Attendu qu'aucun des protagonistes et témoin n'a indiqué avoir été gêné par le soleil couchant et qu'en conséquence il n'est nullement établi, comme l'allègue M. Fabian X... dans ses conclusions, que le soleil aurait " pu avoir un rôle perturbateur " (page 6, 5ème paragraphe).

Attendu que M. Fabian X... affirme qu'il circulait sur la RD 907 en provenance d'APT et en direction de MANOSQUE et qu'arrivé à l'intersection avec le CD 6 il est entré en collision avec l'automobile conduite par M. Tahar Y... qui circulait en sens inverse sur la même RD 907 et qui tournait à gauche pour s'engager dans le CD 6 en direction de PIERREVERT.

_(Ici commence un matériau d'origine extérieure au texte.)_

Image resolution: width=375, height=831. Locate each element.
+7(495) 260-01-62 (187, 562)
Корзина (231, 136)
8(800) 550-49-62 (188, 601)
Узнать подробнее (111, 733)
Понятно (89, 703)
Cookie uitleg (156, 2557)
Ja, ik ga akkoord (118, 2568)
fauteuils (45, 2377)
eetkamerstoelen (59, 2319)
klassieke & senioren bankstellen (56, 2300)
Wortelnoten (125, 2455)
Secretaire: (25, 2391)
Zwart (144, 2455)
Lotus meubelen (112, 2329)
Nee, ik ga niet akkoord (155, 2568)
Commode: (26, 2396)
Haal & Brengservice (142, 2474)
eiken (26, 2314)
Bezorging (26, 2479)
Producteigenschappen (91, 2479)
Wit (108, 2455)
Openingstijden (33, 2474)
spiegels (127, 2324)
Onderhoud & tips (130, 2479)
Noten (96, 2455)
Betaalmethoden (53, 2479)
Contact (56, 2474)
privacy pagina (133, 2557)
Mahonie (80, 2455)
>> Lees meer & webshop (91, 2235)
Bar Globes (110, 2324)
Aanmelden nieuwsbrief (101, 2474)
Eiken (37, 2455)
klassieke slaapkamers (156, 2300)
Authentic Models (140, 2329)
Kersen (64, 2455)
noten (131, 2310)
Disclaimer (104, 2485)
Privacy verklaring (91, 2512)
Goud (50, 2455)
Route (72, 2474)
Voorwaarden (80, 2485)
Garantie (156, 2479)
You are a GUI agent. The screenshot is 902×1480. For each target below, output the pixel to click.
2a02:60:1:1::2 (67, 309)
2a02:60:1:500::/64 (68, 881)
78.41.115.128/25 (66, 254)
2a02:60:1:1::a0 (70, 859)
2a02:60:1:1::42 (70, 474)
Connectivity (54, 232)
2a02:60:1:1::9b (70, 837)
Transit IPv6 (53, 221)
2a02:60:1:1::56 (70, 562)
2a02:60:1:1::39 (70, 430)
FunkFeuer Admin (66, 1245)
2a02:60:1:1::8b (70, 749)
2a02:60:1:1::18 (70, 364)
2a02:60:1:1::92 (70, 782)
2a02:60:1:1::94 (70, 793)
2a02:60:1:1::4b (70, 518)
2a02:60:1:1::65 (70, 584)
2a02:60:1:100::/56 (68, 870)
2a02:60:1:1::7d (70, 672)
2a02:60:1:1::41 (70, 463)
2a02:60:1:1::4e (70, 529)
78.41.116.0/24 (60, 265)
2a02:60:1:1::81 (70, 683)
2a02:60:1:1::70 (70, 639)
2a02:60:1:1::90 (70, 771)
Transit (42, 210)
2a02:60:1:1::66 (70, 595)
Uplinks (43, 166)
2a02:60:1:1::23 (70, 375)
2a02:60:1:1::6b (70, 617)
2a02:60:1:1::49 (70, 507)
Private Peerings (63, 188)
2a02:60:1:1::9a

Attendu que M. Tahar Y... affirme, pour sa part, que M. Fabian X... l'a heurté de face, que dans une seconde déposition effectuée le 30 mai 2006, il précise que M. Fabian X... ne circulait pas sur la RD 907 en sens inverse mais venait de PIERREVERT sur le CD 6 et avait contourné l'ilôt directionnel sur la gauche, en sens inverse.

Attendu que contrairement à ce qu'allègue M. Fabian X..., les deux dépositions de M. Tahar Y... ne sont nullement contradictoires, la première étant simplement succincte et la deuxième venant apporter davantage de précisions sur les circonstances de l'accident.

Attendu par ailleurs qu'il existe un témoin de l'accident, Mme Isabelle D... épouse E... qui circulait au volant de son véhicule dans le même sens de circulation que M. Tahar Y..., derrière lui, qu'à l'intersection avec le CD 6, alors que ce dernier avait mis son clignotant pour signaler son changement de direction vers la gauche pour prendre le CD 6, elle a commencé à le dépasser sur la droite pour continuer tout droit en direction d'APT, qu'elle affirme, de façon formelle, que M. Fabian X... venait, quant à lui, de PIERREVERT sur le CD 6.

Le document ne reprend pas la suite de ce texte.